Mlle Denise avait donc bien fait de s'adresser tout d'abord à Mme Blangin. Appelée, elle accourut au parloir, la bouche pleine d'hypocrites protestations, jurant qu'elle était tout à la dévotion de sa chère demoiselle, rappelant le temps où elle était au service de M. de Chandoré, le seul bon temps de sa pauvre vie, soupirait-elle, et qu'elle regrettait toujours…

– Je sais, interrompit la jeune fille, que vous m'êtes dévouée. Mais écoutez-moi…

Et vivement elle se mit à expliquer ce qu'elle souhaitait, tandis que Jacques, retiré un peu à l'écart, dans l'ombre, épiait les impressions de la femme du geôlier.

Petit à petit, elle redressait la tête, et, quand Mlle Denise eut achevé:

– Je comprends très bien, répondit-elle, et si j'étais la maîtresse, je dirais: «C'est fait…» Mais c'est Blangin qui est le maître dans la prison… Oh! il n'est pas méchant, seulement il tient à son devoir… Nous n'avons que notre place pour vivre…

– Ne vous l'ai-je pas déjà payée!

– Oh! je sais que mademoiselle n'est pas regardante…

– Vous m'aviez promis de parler de cette affaire à votre mari.
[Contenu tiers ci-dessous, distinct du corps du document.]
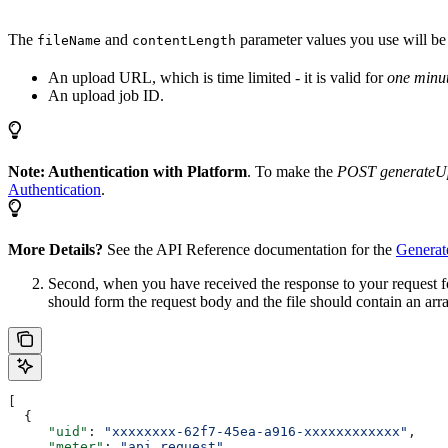
The
and
parameter values you use will be sp
fileName
contentLength
An upload URL, which is time limited - it is valid for
one minu
An upload job ID.
Note: Authentication with Platform
. To make the
POST generateU
Authentication
.
More Details?
See the API Reference documentation for the
Generat
Second, when you have received the response to your request f
should form the request body and the file should contain an ar
[
  {
     "uid"
: 
"xxxxxxxx-62f7-45ea-a916-xxxxxxxxxxxx"
,
     "meter"
: 
"api_request"
,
– Je lui en ai bien parlé, seulement…

– Je donnerai la même somme que l'autre fois.

– En or?

– Soit, en or.

Un éclair de convoitise brilla sous les épais sourcils de la geôlière, et néanmoins, se possédant toujours:

– Moyennant cela, dit-elle, mon homme consentira peut-être. Je vais l'arraisonner, et je vous l'envoie.

Elle sortit en courant, et dès qu'elle eut disparu:

– Combien donc avez-vous déjà donné à Blangin? demanda Jacques à Mlle Denise.